_Task directions:_ Every entry should be reproduced word for word.

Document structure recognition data
◇ ◇ ◇

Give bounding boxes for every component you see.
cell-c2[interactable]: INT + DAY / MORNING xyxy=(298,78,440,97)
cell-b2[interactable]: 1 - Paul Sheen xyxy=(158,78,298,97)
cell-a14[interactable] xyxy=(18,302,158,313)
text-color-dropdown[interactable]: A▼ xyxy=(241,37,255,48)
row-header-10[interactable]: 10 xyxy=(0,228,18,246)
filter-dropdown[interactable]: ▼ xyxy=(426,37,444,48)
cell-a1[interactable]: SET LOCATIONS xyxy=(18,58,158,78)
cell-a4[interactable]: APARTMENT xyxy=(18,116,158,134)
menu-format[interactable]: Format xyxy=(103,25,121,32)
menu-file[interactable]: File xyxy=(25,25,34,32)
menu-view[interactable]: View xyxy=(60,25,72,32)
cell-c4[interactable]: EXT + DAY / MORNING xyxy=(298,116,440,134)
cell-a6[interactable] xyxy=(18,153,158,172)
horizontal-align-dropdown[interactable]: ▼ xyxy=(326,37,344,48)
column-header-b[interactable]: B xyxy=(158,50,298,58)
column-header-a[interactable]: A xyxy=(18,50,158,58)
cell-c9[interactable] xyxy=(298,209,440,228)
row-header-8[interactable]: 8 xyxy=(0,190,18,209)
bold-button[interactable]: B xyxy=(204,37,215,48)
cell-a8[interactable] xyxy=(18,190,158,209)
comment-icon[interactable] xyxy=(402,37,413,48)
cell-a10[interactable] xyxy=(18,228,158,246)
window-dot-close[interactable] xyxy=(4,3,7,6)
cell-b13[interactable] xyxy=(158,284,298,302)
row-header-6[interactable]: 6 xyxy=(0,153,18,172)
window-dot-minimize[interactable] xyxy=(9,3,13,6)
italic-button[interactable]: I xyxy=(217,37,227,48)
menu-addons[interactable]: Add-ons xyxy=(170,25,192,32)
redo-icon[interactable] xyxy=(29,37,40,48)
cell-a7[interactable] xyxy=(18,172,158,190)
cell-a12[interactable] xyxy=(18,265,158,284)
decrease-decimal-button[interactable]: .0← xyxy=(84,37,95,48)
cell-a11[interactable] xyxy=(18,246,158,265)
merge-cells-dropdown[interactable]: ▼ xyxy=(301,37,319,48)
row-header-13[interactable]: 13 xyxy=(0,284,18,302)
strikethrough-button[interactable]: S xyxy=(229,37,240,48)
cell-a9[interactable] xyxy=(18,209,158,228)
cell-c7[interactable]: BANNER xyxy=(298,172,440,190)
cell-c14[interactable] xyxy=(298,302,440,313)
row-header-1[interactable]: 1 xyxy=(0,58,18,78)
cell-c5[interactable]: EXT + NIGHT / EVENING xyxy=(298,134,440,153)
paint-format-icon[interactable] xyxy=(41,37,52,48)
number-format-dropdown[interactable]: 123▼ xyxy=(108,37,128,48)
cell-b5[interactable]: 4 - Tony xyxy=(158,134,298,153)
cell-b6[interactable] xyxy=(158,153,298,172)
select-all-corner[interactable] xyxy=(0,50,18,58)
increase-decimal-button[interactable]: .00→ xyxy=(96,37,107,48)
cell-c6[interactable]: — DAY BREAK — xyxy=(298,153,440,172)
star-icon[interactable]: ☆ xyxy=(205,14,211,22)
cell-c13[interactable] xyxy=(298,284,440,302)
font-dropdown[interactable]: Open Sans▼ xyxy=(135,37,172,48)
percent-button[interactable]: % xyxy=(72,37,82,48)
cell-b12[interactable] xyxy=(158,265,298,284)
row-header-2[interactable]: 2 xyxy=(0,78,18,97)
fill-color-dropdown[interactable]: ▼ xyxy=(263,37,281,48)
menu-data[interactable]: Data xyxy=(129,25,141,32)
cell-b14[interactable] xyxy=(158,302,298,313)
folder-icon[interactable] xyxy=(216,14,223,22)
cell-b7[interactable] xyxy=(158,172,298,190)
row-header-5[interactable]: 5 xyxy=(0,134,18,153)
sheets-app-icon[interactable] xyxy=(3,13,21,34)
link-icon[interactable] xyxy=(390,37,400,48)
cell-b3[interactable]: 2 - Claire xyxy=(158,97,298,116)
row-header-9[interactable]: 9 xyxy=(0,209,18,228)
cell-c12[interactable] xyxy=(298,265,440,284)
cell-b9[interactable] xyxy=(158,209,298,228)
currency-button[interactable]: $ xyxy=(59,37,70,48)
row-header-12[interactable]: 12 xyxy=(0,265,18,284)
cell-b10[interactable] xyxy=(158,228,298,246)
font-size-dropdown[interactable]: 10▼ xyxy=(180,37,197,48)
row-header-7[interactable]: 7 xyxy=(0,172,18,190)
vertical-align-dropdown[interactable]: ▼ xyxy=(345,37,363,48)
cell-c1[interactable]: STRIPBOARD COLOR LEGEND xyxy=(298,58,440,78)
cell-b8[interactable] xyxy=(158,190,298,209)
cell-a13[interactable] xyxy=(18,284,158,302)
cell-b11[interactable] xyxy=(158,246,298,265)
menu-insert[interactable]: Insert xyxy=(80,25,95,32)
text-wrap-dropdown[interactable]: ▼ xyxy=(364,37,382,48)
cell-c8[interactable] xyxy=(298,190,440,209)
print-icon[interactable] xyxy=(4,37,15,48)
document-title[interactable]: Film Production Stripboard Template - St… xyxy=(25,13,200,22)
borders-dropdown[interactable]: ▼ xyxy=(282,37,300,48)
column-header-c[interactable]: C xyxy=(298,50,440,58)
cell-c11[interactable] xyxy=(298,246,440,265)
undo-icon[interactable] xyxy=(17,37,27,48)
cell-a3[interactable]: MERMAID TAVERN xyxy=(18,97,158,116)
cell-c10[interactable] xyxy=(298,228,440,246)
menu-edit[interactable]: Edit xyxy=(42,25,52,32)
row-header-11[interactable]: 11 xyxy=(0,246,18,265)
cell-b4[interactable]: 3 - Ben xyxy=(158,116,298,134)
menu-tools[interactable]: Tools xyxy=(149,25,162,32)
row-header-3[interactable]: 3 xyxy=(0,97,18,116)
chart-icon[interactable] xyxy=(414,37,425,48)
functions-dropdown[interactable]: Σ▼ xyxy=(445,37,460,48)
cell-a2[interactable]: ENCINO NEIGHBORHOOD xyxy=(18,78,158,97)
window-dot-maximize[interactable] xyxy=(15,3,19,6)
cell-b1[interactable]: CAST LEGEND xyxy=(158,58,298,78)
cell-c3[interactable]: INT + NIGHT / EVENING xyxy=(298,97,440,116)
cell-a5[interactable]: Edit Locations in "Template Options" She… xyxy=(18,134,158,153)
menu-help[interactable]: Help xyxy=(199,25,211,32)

◇ ◇ ◇

_Solution:_
Give bounding boxes for every component you see.
cell-c2[interactable]: INT + DAY / MORNING xyxy=(298,78,440,97)
cell-b2[interactable]: 1 - Paul Sheen xyxy=(158,78,298,97)
cell-a14[interactable] xyxy=(18,302,158,313)
text-color-dropdown[interactable]: A▼ xyxy=(241,37,255,48)
row-header-10[interactable]: 10 xyxy=(0,228,18,246)
filter-dropdown[interactable]: ▼ xyxy=(426,37,444,48)
cell-a1[interactable]: SET LOCATIONS xyxy=(18,58,158,78)
cell-a4[interactable]: APARTMENT xyxy=(18,116,158,134)
menu-format[interactable]: Format xyxy=(103,25,121,32)
menu-file[interactable]: File xyxy=(25,25,34,32)
menu-view[interactable]: View xyxy=(60,25,72,32)
cell-c4[interactable]: EXT + DAY / MORNING xyxy=(298,116,440,134)
cell-a6[interactable] xyxy=(18,153,158,172)
horizontal-align-dropdown[interactable]: ▼ xyxy=(326,37,344,48)
column-header-b[interactable]: B xyxy=(158,50,298,58)
column-header-a[interactable]: A xyxy=(18,50,158,58)
cell-c9[interactable] xyxy=(298,209,440,228)
row-header-8[interactable]: 8 xyxy=(0,190,18,209)
bold-button[interactable]: B xyxy=(204,37,215,48)
cell-a8[interactable] xyxy=(18,190,158,209)
comment-icon[interactable] xyxy=(402,37,413,48)
cell-a10[interactable] xyxy=(18,228,158,246)
window-dot-close[interactable] xyxy=(4,3,7,6)
cell-b13[interactable] xyxy=(158,284,298,302)
row-header-6[interactable]: 6 xyxy=(0,153,18,172)
window-dot-minimize[interactable] xyxy=(9,3,13,6)
italic-button[interactable]: I xyxy=(217,37,227,48)
menu-addons[interactable]: Add-ons xyxy=(170,25,192,32)
redo-icon[interactable] xyxy=(29,37,40,48)
cell-a7[interactable] xyxy=(18,172,158,190)
cell-a12[interactable] xyxy=(18,265,158,284)
decrease-decimal-button[interactable]: .0← xyxy=(84,37,95,48)
cell-a11[interactable] xyxy=(18,246,158,265)
merge-cells-dropdown[interactable]: ▼ xyxy=(301,37,319,48)
row-header-13[interactable]: 13 xyxy=(0,284,18,302)
strikethrough-button[interactable]: S xyxy=(229,37,240,48)
cell-a9[interactable] xyxy=(18,209,158,228)
cell-c7[interactable]: BANNER xyxy=(298,172,440,190)
cell-c14[interactable] xyxy=(298,302,440,313)
row-header-1[interactable]: 1 xyxy=(0,58,18,78)
cell-c5[interactable]: EXT + NIGHT / EVENING xyxy=(298,134,440,153)
paint-format-icon[interactable] xyxy=(41,37,52,48)
number-format-dropdown[interactable]: 123▼ xyxy=(108,37,128,48)
cell-b5[interactable]: 4 - Tony xyxy=(158,134,298,153)
cell-b6[interactable] xyxy=(158,153,298,172)
select-all-corner[interactable] xyxy=(0,50,18,58)
increase-decimal-button[interactable]: .00→ xyxy=(96,37,107,48)
cell-c6[interactable]: — DAY BREAK — xyxy=(298,153,440,172)
star-icon[interactable]: ☆ xyxy=(205,14,211,22)
cell-c13[interactable] xyxy=(298,284,440,302)
font-dropdown[interactable]: Open Sans▼ xyxy=(135,37,172,48)
percent-button[interactable]: % xyxy=(72,37,82,48)
cell-b12[interactable] xyxy=(158,265,298,284)
row-header-2[interactable]: 2 xyxy=(0,78,18,97)
fill-color-dropdown[interactable]: ▼ xyxy=(263,37,281,48)
menu-data[interactable]: Data xyxy=(129,25,141,32)
cell-b14[interactable] xyxy=(158,302,298,313)
folder-icon[interactable] xyxy=(216,14,223,22)
cell-b7[interactable] xyxy=(158,172,298,190)
row-header-5[interactable]: 5 xyxy=(0,134,18,153)
sheets-app-icon[interactable] xyxy=(3,13,21,34)
link-icon[interactable] xyxy=(390,37,400,48)
cell-b3[interactable]: 2 - Claire xyxy=(158,97,298,116)
row-header-9[interactable]: 9 xyxy=(0,209,18,228)
cell-c12[interactable] xyxy=(298,265,440,284)
cell-b9[interactable] xyxy=(158,209,298,228)
currency-button[interactable]: $ xyxy=(59,37,70,48)
row-header-12[interactable]: 12 xyxy=(0,265,18,284)
cell-b10[interactable] xyxy=(158,228,298,246)
font-size-dropdown[interactable]: 10▼ xyxy=(180,37,197,48)
row-header-7[interactable]: 7 xyxy=(0,172,18,190)
vertical-align-dropdown[interactable]: ▼ xyxy=(345,37,363,48)
cell-c1[interactable]: STRIPBOARD COLOR LEGEND xyxy=(298,58,440,78)
cell-b8[interactable] xyxy=(158,190,298,209)
cell-a13[interactable] xyxy=(18,284,158,302)
cell-b11[interactable] xyxy=(158,246,298,265)
menu-insert[interactable]: Insert xyxy=(80,25,95,32)
text-wrap-dropdown[interactable]: ▼ xyxy=(364,37,382,48)
cell-c8[interactable] xyxy=(298,190,440,209)
print-icon[interactable] xyxy=(4,37,15,48)
document-title[interactable]: Film Production Stripboard Template - St… xyxy=(25,13,200,22)
borders-dropdown[interactable]: ▼ xyxy=(282,37,300,48)
column-header-c[interactable]: C xyxy=(298,50,440,58)
cell-c11[interactable] xyxy=(298,246,440,265)
undo-icon[interactable] xyxy=(17,37,27,48)
cell-a3[interactable]: MERMAID TAVERN xyxy=(18,97,158,116)
cell-c10[interactable] xyxy=(298,228,440,246)
menu-edit[interactable]: Edit xyxy=(42,25,52,32)
row-header-11[interactable]: 11 xyxy=(0,246,18,265)
cell-b4[interactable]: 3 - Ben xyxy=(158,116,298,134)
menu-tools[interactable]: Tools xyxy=(149,25,162,32)
row-header-3[interactable]: 3 xyxy=(0,97,18,116)
chart-icon[interactable] xyxy=(414,37,425,48)
functions-dropdown[interactable]: Σ▼ xyxy=(445,37,460,48)
cell-a2[interactable]: ENCINO NEIGHBORHOOD xyxy=(18,78,158,97)
window-dot-maximize[interactable] xyxy=(15,3,19,6)
cell-b1[interactable]: CAST LEGEND xyxy=(158,58,298,78)
cell-c3[interactable]: INT + NIGHT / EVENING xyxy=(298,97,440,116)
cell-a5[interactable]: Edit Locations in "Template Options" She… xyxy=(18,134,158,153)
menu-help[interactable]: Help xyxy=(199,25,211,32)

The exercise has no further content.